I assume everyone on the FFFT board shorted oil and the ruble to take advantage of the New Cold War.
Russian corporations have taken on debt from Western institutions. It's estimated that these Russian companies need to repay $650 billion, and as they are shut out of international markets they can't refinance their debt.
It's often been mentioned that Putin could use defaulting on loans to punish the West. We'll see.
Angela Merkel's Germany could be one of the nations hardest hit by the fallout from Russia's financial meltdown. German industry is the biggest trading partner with Russia, more than 350,000 jobs are tied to trade between the countries.
Beyond that, more than 6,000 German companies have registered offices in Russia with a combined turnover of €40 billion and employing 270,000 people.
Russia has built up a pretty impressive currency reserve. Now it is deploying that reserve to protect its economy, which the central bank expects to sink by as much as 4.7 percent next year. It’s spent well in excess of $80 billion dollars defending its currency.

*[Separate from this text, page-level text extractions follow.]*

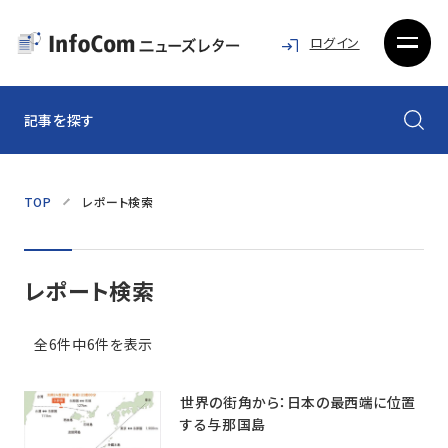
ログイン
記事を探す
TOP
レポート検索
レポート検索
全6件中6件を表示
世界の街角から：日本の最西端に位置
する与那国島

The question is how much more it is will to spend of the $416 billion dollars it has left.
The next stop could be capital controls. That would stop the bloodletting.
It’s not only Russia that’s taking a hit from sanctions. With oil prices collapsing to possibly 40 dollars a barrel, we may be filling up cheaply but we’re all in for a bumpy ride.
When sentiment sours, it hurts emerging markets as money pours into safer investments and locations. Turkey and Indonesia have seen their currencies hit multi-year lows. They're only recourse to scrap much needed infrastructure projects and social spending.